We consider the adjustment set 4 as superior to the others since we consider the overcontrol bias to be very small.6 Some of the results will, therefore, only be presented for this adjustment set7, but the main results are presented for all 4 adjustment sets. If the estimated effects of time on nonresponse are similar for all adjustment sets, it corroborates the notion that the various biases are relatively small and thus strengthens the evidence that the estimated coefficients approximate the total effect.

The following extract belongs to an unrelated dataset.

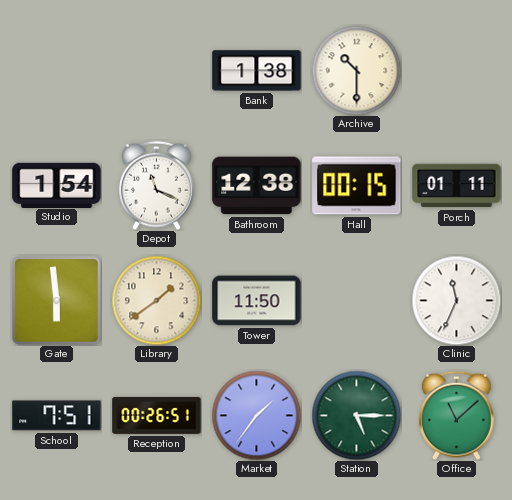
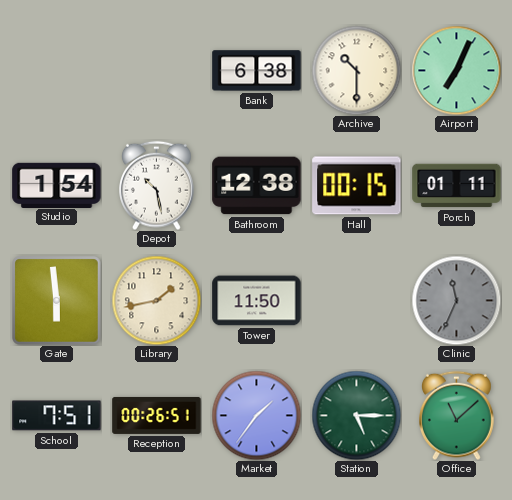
Bank: 1:38 -> 6:38
Airport: none -> 7:04
Depot: 11:19 -> 10:28
Library: 1:39 -> 1:43
Clinic dial: white -> grey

3.2.2Time on nonresponse bias

The situation changes slightly for the effect of time on nonresponse bias. It has been argued above that the indicator for nonresponse bias could be affected by nonsampling errors. We have suggested that those nonsampling errors might originate from the country- and survey-specific circumstances and historical conditions. However, since we are interested in the effect of time on the true nonresponse bias, we must identify the causal effect of historical time net of the nonsampling errors. Inspecting the DAG of Fig. 3 it turns out that it is impossible to identify this effect without adjusting for nonsampling errors in Y. Since we do not have any indicator of nonsampling errors, the targeted causal effect of time on nonresponse bias remains unidentifiable through controlling for covariates.

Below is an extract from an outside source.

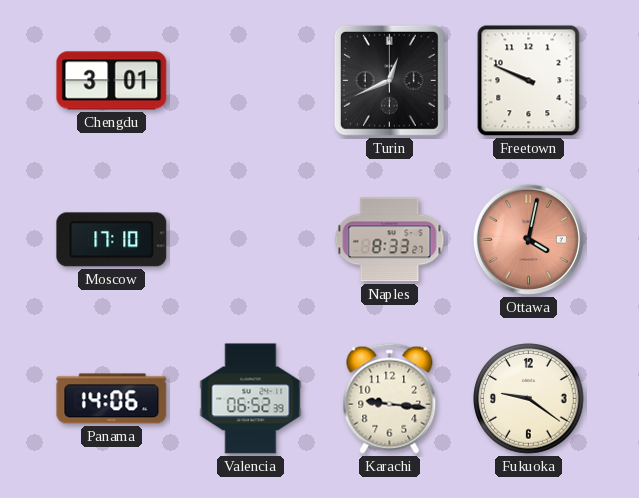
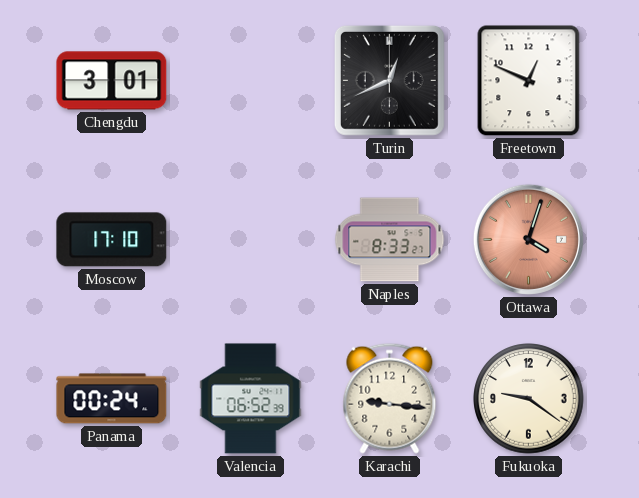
Freetown: 9:49 -> 12:49
Ottawa: 4:02 -> 4:03
Panama: 14:06 -> 00:24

However, there is perhaps a feasible identification strategy: If one is willing to assume that Y is measurable without nonsampling errors, the biasing paths through that variable would no longer exist. While such an assumption cannot be made in general, it might be less problematic in our particular case: Measurement error for sex in surveys we study is likely small, so the bias originating from paths through nonsampling errors may be considered small too.

After assuming the nonsampling errors away, the situation is identical to that of the effect of time on nonresponse: No adjustment set identifies the effect in question without biases, and the four adjustment sets suffer from the same biases. Thus, we again present the major findings for these four adjustment sets, while some results are only presented for results set 4. Results of analyses using the other response sets can be found in the Appendix C.

3.2.3Nonresponse on nonresponse bias

Given the assumptions of the data-generating process, the effect of nonresponse on nonresponse bias can be fully identified with two adjustment sets. These are:

  1. 1.

    Country, time, and survey characteristics;

  2. 2.

    Country, time, survey characteristics, and project.

Major results will be shown for both adjustment sets, while in some cases, we only show results for the more parsimonious adjustment set 1. We also add the empty set for descriptive purposes. If one is willing to assume that nonsampling errors are negligible for the case of sex, the bivariate association between nonresponse and nonresponse bias would also identify the total effect. In any case, if the result of all the adjustment sets were very similar, it would sustain the notion that nonsampling errors are negligible.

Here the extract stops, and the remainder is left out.